You're not describing scale-to-fit; you're describing aspect-fit. (I have edited your question in this regard.) The subview becomes as large as possible while maintaining its aspect ratio and fitting entirely inside its parent.
Anyway, you can do this with auto layout. You can do it entirely in IB as of Xcode 5.1. Let's start with some views:
The light green view has an aspect ratio of 4:1. The dark green view has an aspect ratio of 1:4. I'm going to set up constraints so that the blue view fills the top half of the screen, the pink view fills the bottom half of the screen, and each green view expands as much as possible while maintaining its aspect ratio and fitting in its container.
First, I'll create constraints on all four sides of the blue view. I'll pin it to its nearest neighbor on each edge, with a distance of 0. I make sure to turn off margins:
Note that I don't update the frame yet. I find it easier to leave room between the views when setting up constraints, and just set the constants to 0 (or whatever) by hand.
Next, I pin the left, bottom, and right edges of the pink view to its nearest neighbor. I don't need to set up a top edge constraint because its top edge is already constrained to the bottom edge of the blue view.
I also need an equal-heights constraint between the pink and blue views. This will make them each fill half the screen:
If I tell Xcode to update all the frames now, I get this:
So the constraints I've set up so far are correct. I undo that and start work on the light green view.

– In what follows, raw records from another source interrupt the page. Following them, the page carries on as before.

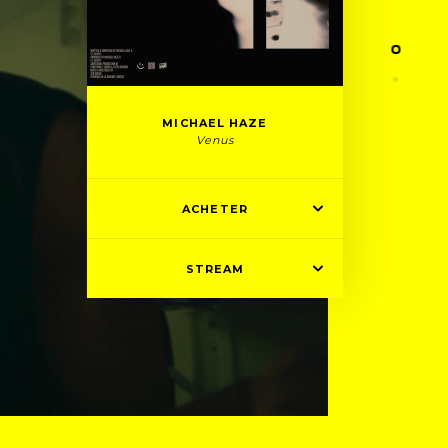
MICHAEL HAZE
Venus
ACHETER
STREAM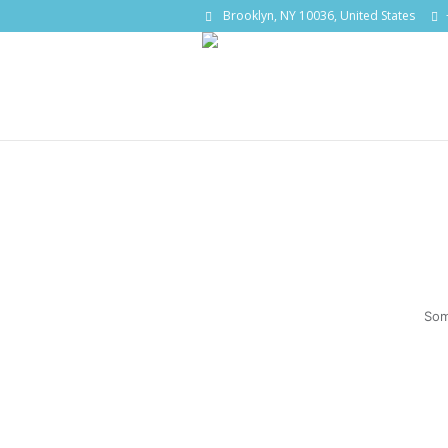
Brooklyn, NY 10036, United States
Som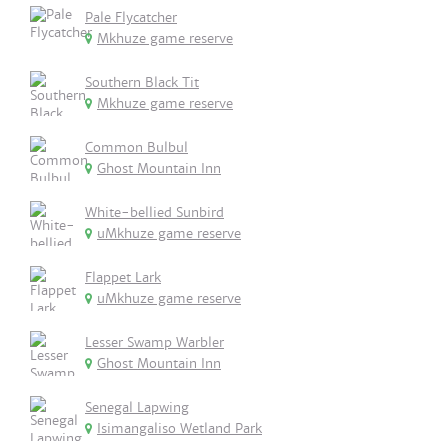
Pale Flycatcher
Mkhuze game reserve
Southern Black Tit
Mkhuze game reserve
Common Bulbul
Ghost Mountain Inn
White-bellied Sunbird
uMkhuze game reserve
Flappet Lark
uMkhuze game reserve
Lesser Swamp Warbler
Ghost Mountain Inn
Senegal Lapwing
Isimangaliso Wetland Park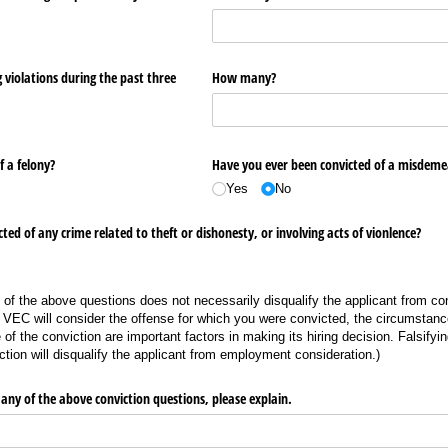
violations during the past three
How many?
 a felony?
Have you ever been convicted of a misdem
Yes
No
ed of any crime related to theft or dishonesty, or involving acts of vionlence?
 of the above questions does not necessarily disqualify the applicant from con
EC will consider the offense for which you were convicted, the circumstanc
 of the conviction are important factors in making its hiring decision. Falsifyi
ction will disqualify the applicant from employment consideration.)
any of the above conviction questions, please explain.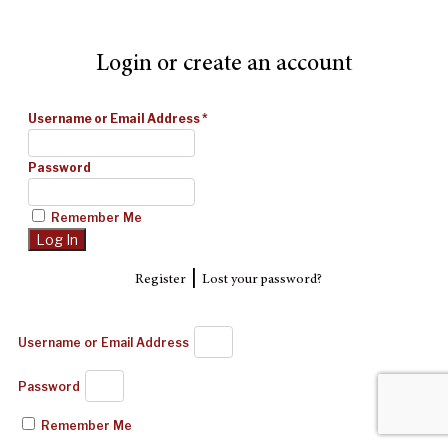
Login or create an account
Username or Email Address
*
Password
Remember Me
|
Register
Lost your password?
Username or Email Address
Password
Remember Me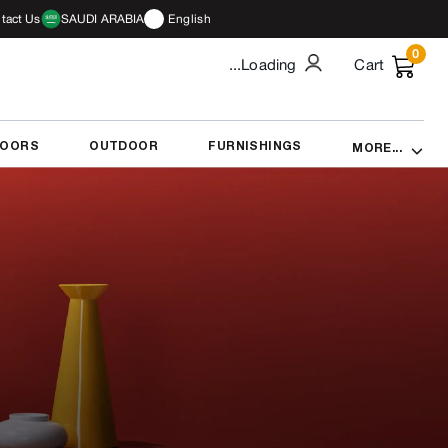
tact Us
SAUDI ARABIA
English
0
...Loading
Cart
DOORS
OUTDOOR
FURNISHINGS
MORE...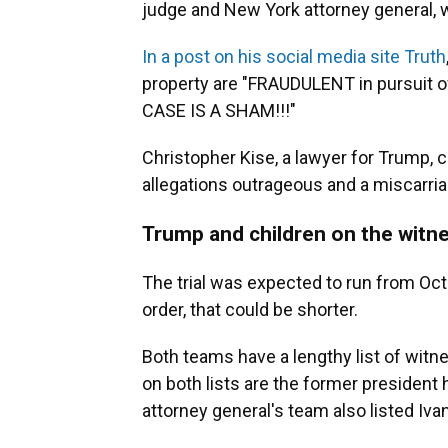
judge and New York attorney general, w
In a post on his social media site Truth
property are "FRAUDULENT in pursuit o
CASE IS A SHAM!!!"
Christopher Kise, a lawyer for Trump, ca
allegations outrageous and a miscarria
Trump and children on the witne
The trial was expected to run from Oc
order, that could be shorter.
Both teams have a lengthy list of witness
on both lists are the former president
attorney general's team also listed Iv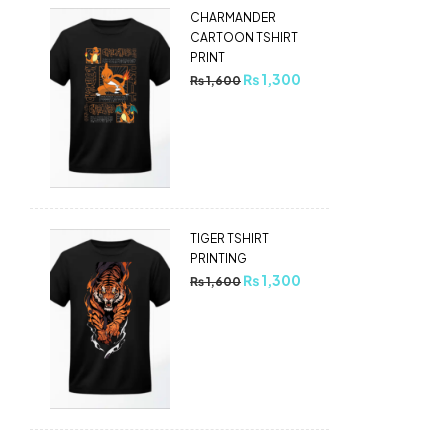
CHARMANDER
CARTOON TSHIRT
PRINT
₨
1,300
₨
1,600
TIGER TSHIRT
PRINTING
₨
1,300
₨
1,600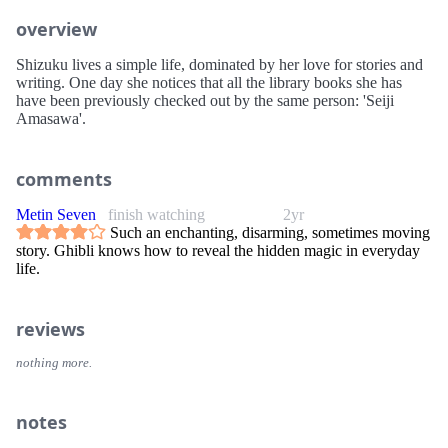
overview
Shizuku lives a simple life, dominated by her love for stories and
writing. One day she notices that all the library books she has
have been previously checked out by the same person: 'Seiji
Amasawa'.
comments
Metin Seven
finish watching
2yr
Such an enchanting, disarming, sometimes moving
story. Ghibli knows how to reveal the hidden magic in everyday
life.
reviews
nothing more.
notes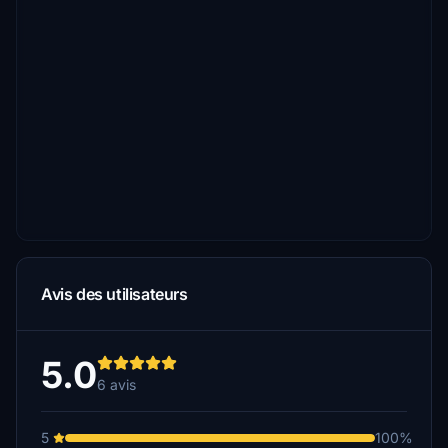
Avis des utilisateurs
5.0
6 avis
5
100%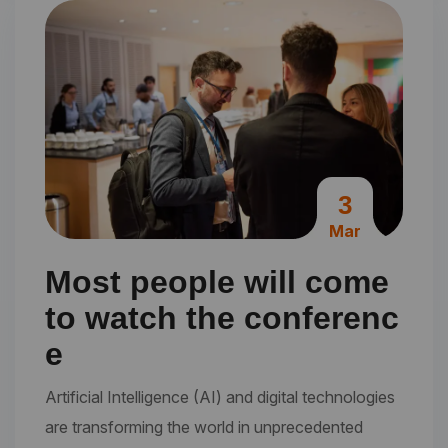
3
Mar
Most people will come
to watch the conferenc
e
Artificial Intelligence (AI) and digital technologies
are transforming the world in unprecedented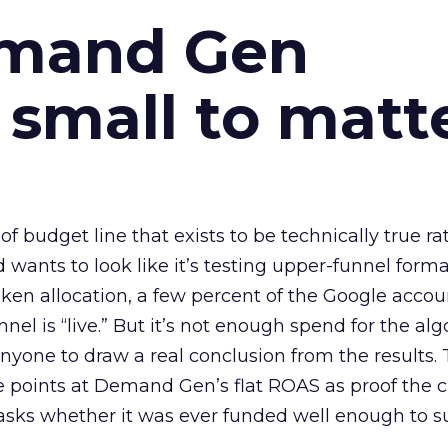
emand Gen
 small to matt
 of budget line that exists to be technically true r
d wants to look like it’s testing upper-funnel forma
n allocation, a few percent of the Google accoun
el is “live.” But it’s not enough spend for the alg
anyone to draw a real conclusion from the results. 
 points at Demand Gen’s flat ROAS as proof the 
asks whether it was ever funded well enough to s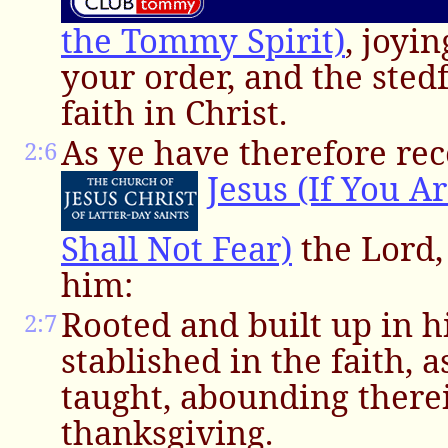
the Tommy Spirit)
, joyi
your order, and the sted
faith in Christ.
As ye have therefore rec
2:6
Jesus (If You A
Shall Not Fear)
the Lord, 
him:
Rooted and built up in 
2:7
stablished in the faith, 
taught, abounding there
thanksgiving.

Aspect-fitting the light green view requires five constraints:
- A required-priority aspect ratio constraint on the light green view. You can create this constraint in a xib or storyboard with Xcode 5.1 or later.
- A required-priority constraint limiting the width of the light green view to be less than or equal to the width of its container.

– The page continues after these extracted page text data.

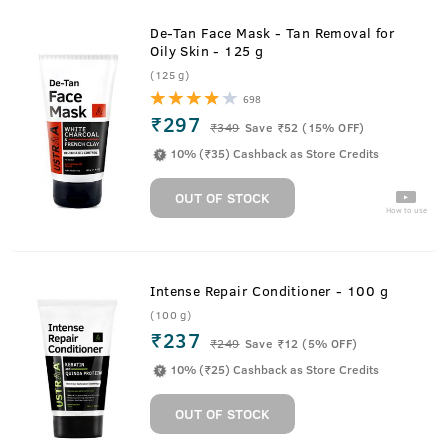
De-Tan Face Mask - Tan Removal for
Oily Skin - 125 g
(125 g)
698
₹297
₹
349
Save ₹52 (15% OFF)
10% (₹35) Cashback as Store Credits
OUT OF STOCK
How to use
Intense Repair Conditioner - 100 g
(100 g)
₹237
₹
249
Save ₹12 (5% OFF)
10% (₹25) Cashback as Store Credits
OUT OF STOCK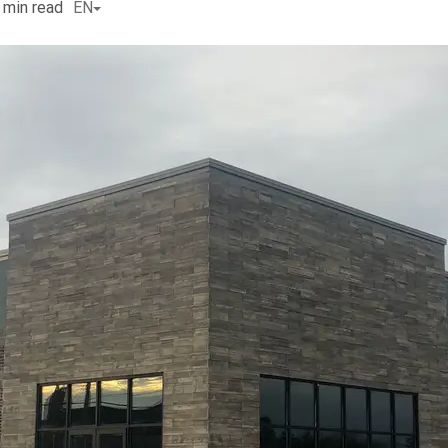
min read
EN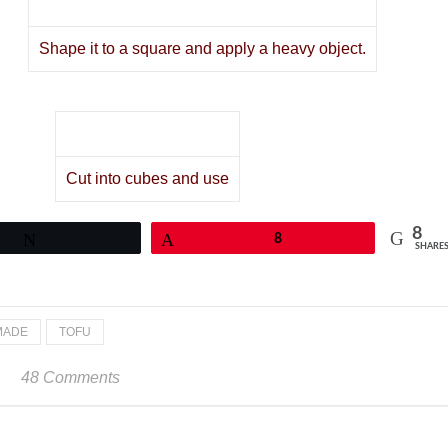
Shape it to a square and apply a heavy object.
Cut into cubes and use
8
Tweet
Pin
8
SHARE
MADE
TOFU
48 Comments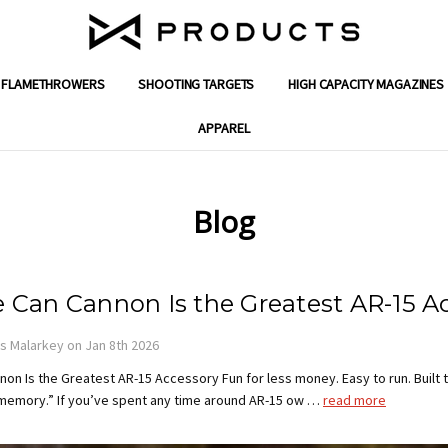
FLAMETHROWERS
SHOOTING TARGETS
ENGINEERING SOLUTIONS
GIFT CERTIFICATES
SUPPORT
SHIPPING & RETURNS
WARRANTY
CONTACT US
ABOUT X PRODUCTS
REVIEWS
MILITARY & FIRST RESPONDER DISC
DEALER PROGRAM APPLICATION
PRIVACY POLICY
TERMS AND CONDITIONS
BLOG
HIGH CAPACITY MAGAZINES
APPAREL
Blog
 Can Cannon Is the Greatest AR-15 A
 Malarkey on Jan 8th 2026
on Is the Greatest AR-15 Accessory Fun for less money. Easy to run. Built 
 memory.” If you’ve spent any time around AR-15 ow …
read more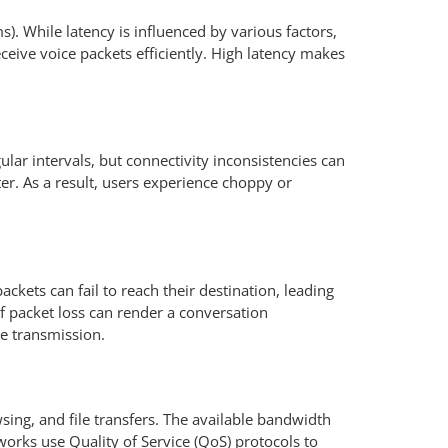
). While latency is influenced by various factors,
eceive voice packets efficiently. High latency makes
gular intervals, but connectivity inconsistencies can
tter. As a result, users experience choppy or
ckets can fail to reach their destination, leading
 of packet loss can render a conversation
ce transmission.
sing, and file transfers. The available bandwidth
works use Quality of Service (QoS) protocols to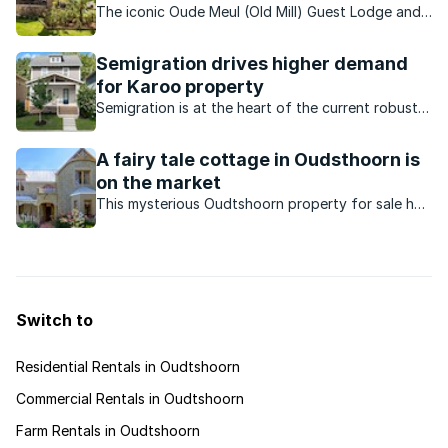
The iconic Oude Meul (Old Mill) Guest Lodge and
Game Farm is on the market as a going concern
for the first time ever.
Semigration drives higher demand
for Karoo property
Semigration is at the heart of the current robust
property activity in the Karoo market.
A fairy tale cottage in Oudsthoorn is
on the market
This mysterious Oudtshoorn property for sale has
a fascinating past. The cottage was once owned
by a former Miss South Africa, a rugby player and
it also served as an Ostrich Palace and an
orphanage.
Switch to
Residential Rentals in Oudtshoorn
Commercial Rentals in Oudtshoorn
Farm Rentals in Oudtshoorn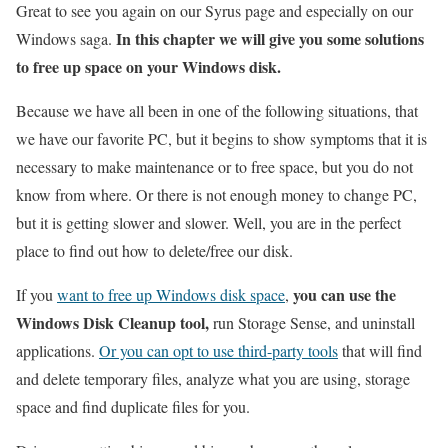
Great to see you again on our Syrus page and especially on our
In this chapter we will give you some solutions
Windows saga.
to free up space on your Windows disk.
Because we have all been in one of the following situations, that
we have our favorite PC, but it begins to show symptoms that it is
necessary to make maintenance or to free space, but you do not
know from where. Or there is not enough money to change PC,
but it is getting slower and slower. Well, you are in the perfect
place to find out how to delete/free our disk.
you can use the
If you
want to free up Windows disk space
,
Windows Disk Cleanup tool,
run Storage Sense, and uninstall
applications.
Or you can opt to use third-party tools
that will find
and delete temporary files, analyze what you are using, storage
space and find duplicate files for you.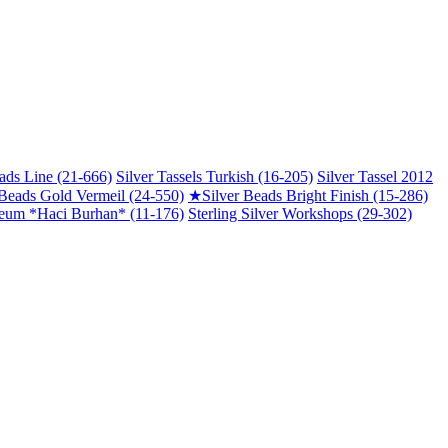
ads Line (21-666)
Silver Tassels Turkish (16-205)
Silver Tassel 2012
 Beads Gold Vermeil (24-550)
★
Silver Beads Bright Finish (15-286)
um *Haci Burhan* (11-176)
Sterling Silver Workshops (29-302)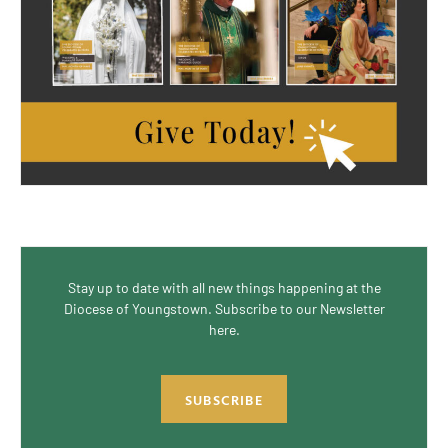
Stay up to date with all new things happening at the
Diocese of Youngstown. Subscribe to our Newsletter
here.
SUBSCRIBE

- A high-priority constraint setting the width of the light green view to be equal to the width of its container.
- A required-priority constraint limiting the height of the light green view to be less than or equal to the height of its container.

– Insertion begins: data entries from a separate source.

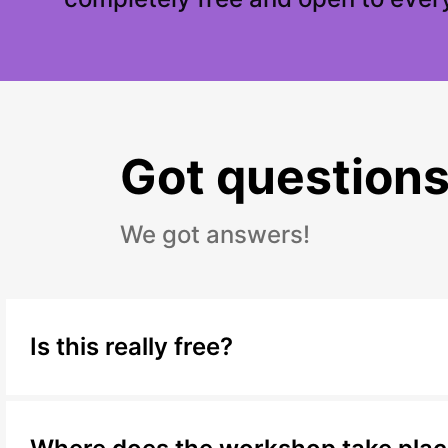
Got question
We got answers!
Is this really free?
Yes, completely. This workshop costs nothing t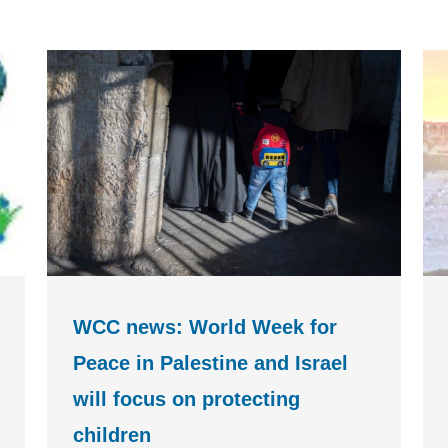
WCC news: World Week for
Peace in Palestine and Israel
will focus on protecting
children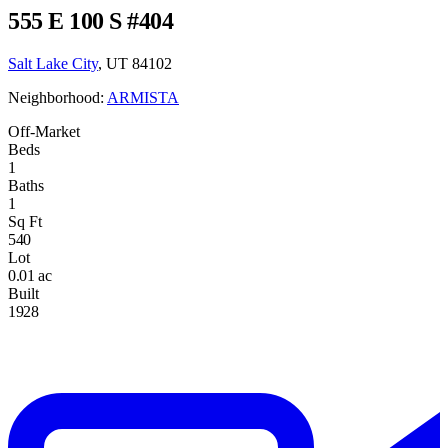
555 E 100 S #404
Salt Lake City
, UT 84102
Neighborhood:
ARMISTA
Off-Market
Beds
1
Baths
1
Sq Ft
540
Lot
0.01 ac
Built
1928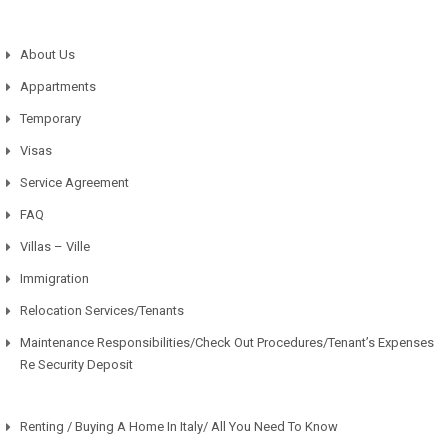
About Us
Appartments
Temporary
Visas
Service Agreement
FAQ
Villas – Ville
Immigration
Relocation Services/Tenants
Maintenance Responsibilities/Check Out Procedures/Tenant’s Expenses
Re Security Deposit
Renting / Buying A Home In Italy/ All You Need To Know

- A high-priority constraint setting the height of the light green view to be equal to the height of its container.
Let's consider the two width constraints. The less-than-or-equal constraint, by itself, is not sufficient to determine the width of the light green view; many widths will fit the constraint. Since there's ambiguity, autolayout will try to choose a solution that minimizes the error in the other (high-priority but not required) constraint. Minimizing the error means making the width as close as possible to the container's width, while not violating the required less-than-or-equal constraint.
The same thing happens with the height constraint. And since the aspect-ratio constraint is also required, it can only maximize the size of the subview along one axis (unless the container happens to have the same aspect ratio as the subview).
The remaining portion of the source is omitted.